The first beer I ever drank was a can of Labatt Blue. I was 15 or 16 and stole it from my parent’s fridge. I was alone at the time. Why I chose to drink my first beer all alone, I can’t recall. I was a weird kid.
I ran outside to drink it. Again I don’t know why. If it was to hide this bout of adolescent experimentation from my parents, my intentions were flawed since I chose the driveway to consume it, for the entire neighbourhood to see.
But that’s beside the point. I cracked the top and took this enormous gulp. It was foamy and bitter and watery. Instead of sipping it, like a rational person would, I drank the whole thing in three big gulps, just to get the whole thing over with. I wanted to know what all the fuss over beer was about.
I choked on that beer. I wretched. I threw the can in a ditch and walked back inside with precious little insight into why people would ever willingly drink that swill.
I eventually got used to the taste, but never particularly enjoyed drinking it. Throughout my 20s, I was not so much a beer enthusiast as a drunk enthusiast, since the brands of beer readily available at the time didn’t exactly encourage anything close to “enthusiasm.”
Still, I didn’t know any better that the time. I just assumed the taste of beer was supposed to be endured rather than enjoyed. Thankfully, it’s not like that anymore and it took me until my mid-20s to realize that, no, Sleeman’s Honey Brown is not the premium beer I’d been told it was.

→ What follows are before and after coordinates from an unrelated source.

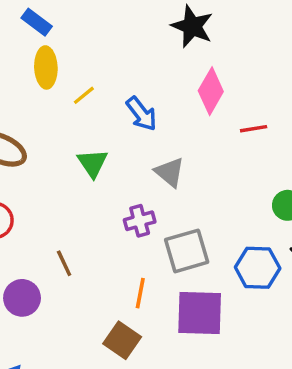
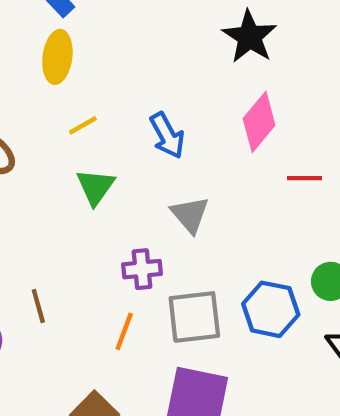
yellow line: (84, 95) -> (83, 125), moved
blue hexagon: (258, 268) -> (271, 309), moved
orange line: (140, 293) -> (124, 331), moved

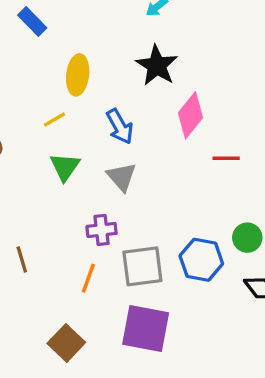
black star: (250, 37) -> (157, 66), moved
yellow ellipse: (57, 57) -> (78, 75), moved
gray triangle: (190, 215) -> (122, 177), moved

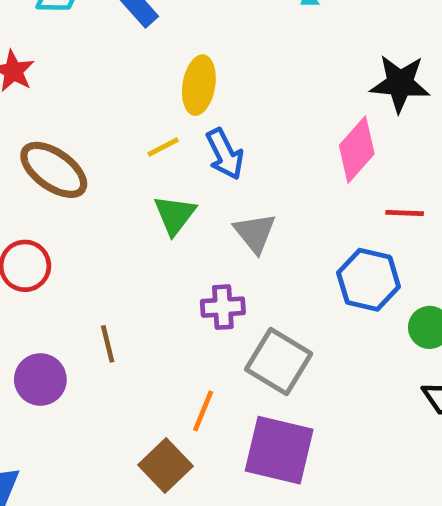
black star: (157, 66) -> (400, 83), moved, turned -30
blue arrow: (120, 126) -> (225, 154), moved
blue hexagon: (201, 260) -> (369, 280), moved
gray square: (142, 266) -> (279, 362), turned 36
orange line: (88, 278) -> (203, 411), moved

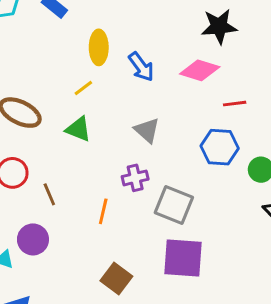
pink diamond: (357, 150) -> (200, 70), turned 75
blue arrow: (225, 154) -> (141, 67), moved
green triangle: (175, 215) -> (78, 129), moved, turned -36
brown line: (108, 344) -> (49, 194), moved
orange line: (203, 411) -> (103, 211), moved

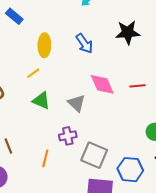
blue arrow: (141, 67) -> (84, 43), moved
pink diamond: (200, 70) -> (102, 84), moved, turned 48
green triangle: (78, 129) -> (41, 101), moved
blue hexagon: (220, 147) -> (130, 170), moved

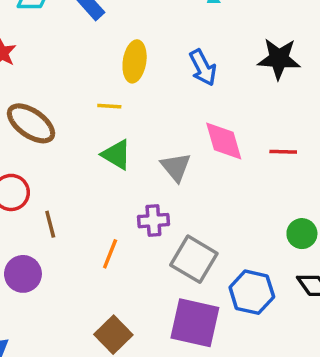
yellow line: (33, 73) -> (109, 106), turned 32

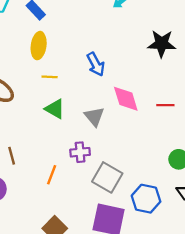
yellow ellipse: (135, 61) -> (39, 46), moved
blue arrow: (203, 68) -> (96, 64), moved

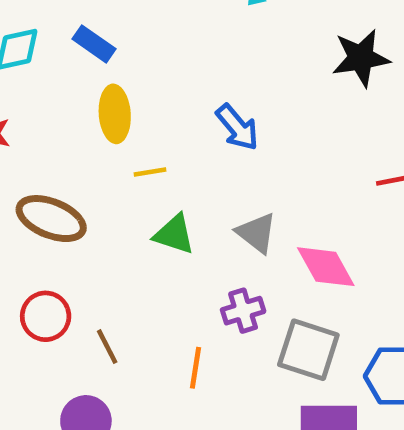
pink diamond: (126, 99) -> (326, 267), moved

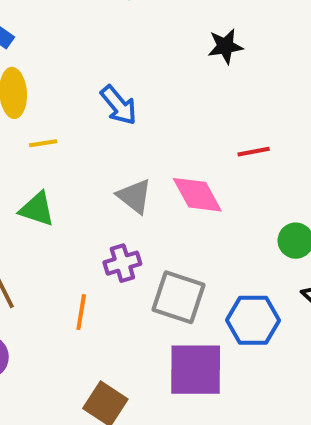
black star: (361, 58) -> (225, 46), size x0.7
green triangle: (174, 234) -> (37, 209), moved
pink diamond: (326, 267) -> (197, 195), moved

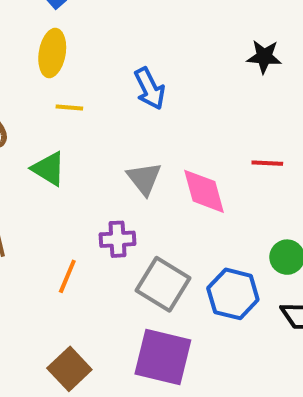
blue hexagon: (253, 320) -> (233, 294), moved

And the teens of today, experimenting with booze for the first time, have no idea how lucky they are. Rather than barfing up their father’s Blue, they’re barfing up Blue Buck. Not that I condone underage drinking, but for better or worse, their options are far greater than having to choke down the watery, tasteless dregs from a Kokanee can.
The best beer-related story I’ve heard in a long time comes from Graham With, Parallel 49 Brewing’s brew master, telling me how he knew he’d “made it” in the industry when he found a discarded empty six-pack of Gypsy Tears lying in a ditch. It’s a beautiful image, in a Bukowski-esque sort of way.
But, at the risk of sounding like a schmaltzy alcoholic, it’s beautiful too that Gypsy Tears exists at all. And in quantities that permit this beer to be consumed and discarded so frivolously. What an age!
I imagine, for absolutely no reason whatsoever except to suit the purposes of this article, that the six-pack of Gypsy Tears was consumed by a two or three teens. And that these kids had no real concept of just how lucky they are that the beer was full of flavour and tasted great to very last drop.